A frase acima não é uma sentença apontando o resultado final de uma equação que, dita de outro modo, assim se apresentaria: o homem não tem mais solução, está perdido - para sempre. Não é o caso de colocá-lo num caixão e enterrá-lo, uma vez que seu destino foi anunciado: a perdição, logo, a morte. Não pode ser este o derradeiro final daquele que é a coroa da criação. Isto denunciaria um fracasso de Deus e Deus não é um fracassado. A história prova isso. Até pode o homem fracassar, mas ele não é um fracasso. O homem vivo é a glória de Deus, teologiza Santo Irineu.
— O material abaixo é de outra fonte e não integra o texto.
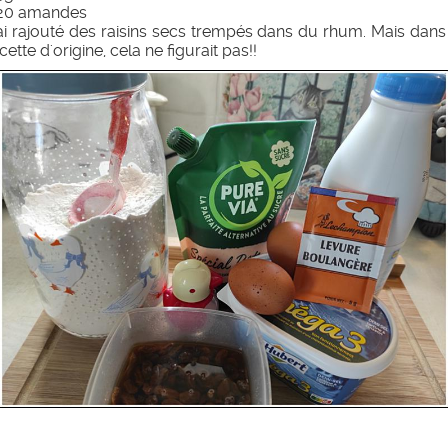
 20 amandes
ai rajouté des raisins secs trempés dans du rhum. Mais dans
cette d'origine, cela ne figurait pas!!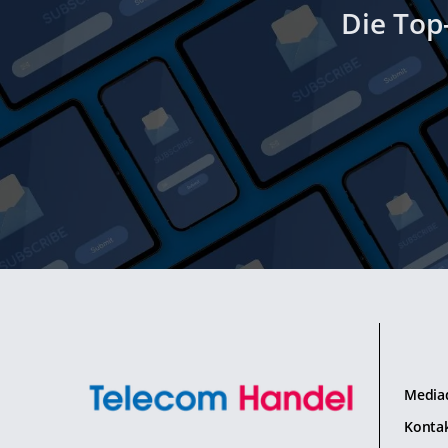
Die Top
Media
Konta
Porém, o homem está perdido.
Onde estás? não é uma pergunta que resulte de uma brincadeira de esconde-esconde como se Deus tivesse desistido de procurá-lo e, então, gritasse em tom chateado, anunciando o fim da diversão: quer aparecer apareça, eu não vou mais te procurar! A indagação esconde, dentro de si mesma, outra questão muito mais profunda: o que fizeste? E o que Adão fez foi se esconder da presença de Deus. Ora, sendo onisciente e onipresente, o Criador não tem como não saber onde está sua criatura. Ouvida ao pé da letra, a interrogação divina se mostra ridícula. Numa mistura de hermenêutica e de humor, a tradição rabínica afirma que esta é talvez a única frase inútil da Bíblia - explica Tolentino em Nenhum caminho será longo. Por isso, onde estás? toca o mais profundo da consciência de Adão e se reveste, de certo modo, com uma moralidade ética subjetiva, enquanto Adão representa cada um de nós, e uma moralidade ética objetiva, ao passo que também evoca a humanidade num todo. Os rabinos, porém, extraem daqui uma rica interpretação espiritual. Só nós podemos dizer onde nós estamos - ensinam-nos eles -, Deus não nos persegue, mas amigavelmente espera que sejamos nós a dizer-lhe isso, explica Tolentino.
E onde estamos?
Estamos dentro de uma tensão histórica que se mostra única. Estamos em tempos de instabilidade. Estamos tocando o limiar de uma nova fase gestada na Modernidade (século XVI), parida nas Revoluções dos séculos XVIII e XIX, vinda à luz no "prometéico" século XX e tornada imaturamente adulta nos albores deste milênio. Sendo um adulto imaturo, então, de fato, somos ainda crianças. Estamos construindo uma nova humanidade, cuja personalidade aponta futuros traços psicológicos não muito animadores. Que maturidade adulta podemos esperar de uma criança que adolesceu imaturamente? Estamos em tempos de crise institucional, seja ela qual for. Estamos no
momento líquido da história. Estamos perdidos, sem norte, sem bússola, à deriva no mar da contingência humana.
Por que nos perdemos?
Porque, como Adão, ao nos esquivarmos do olhar cuidadoso de Deus, perdemo-lo de vista e colocamos em seu lugar outro deus, senão vários, todos falsos e sem capacidade de nos guiarem. Se não olharmos para Deus não saberemos para onde caminhar, pois ele é a meta a ser alcançada. Contudo, se mantivermos os olhos fixos Nele, não nos perderemos. Poderemos até fracassar, mas levantaremos outra vez o olhar e reencontraremos o norte. Isto porque seu olhar que penetra o nosso é misericordioso, é apascentador, é cheio de ternura.
Adão, onde estás? - pergunta Deus.
Estou tentando reencontrar teu olhar, Senhor! - respondo eu.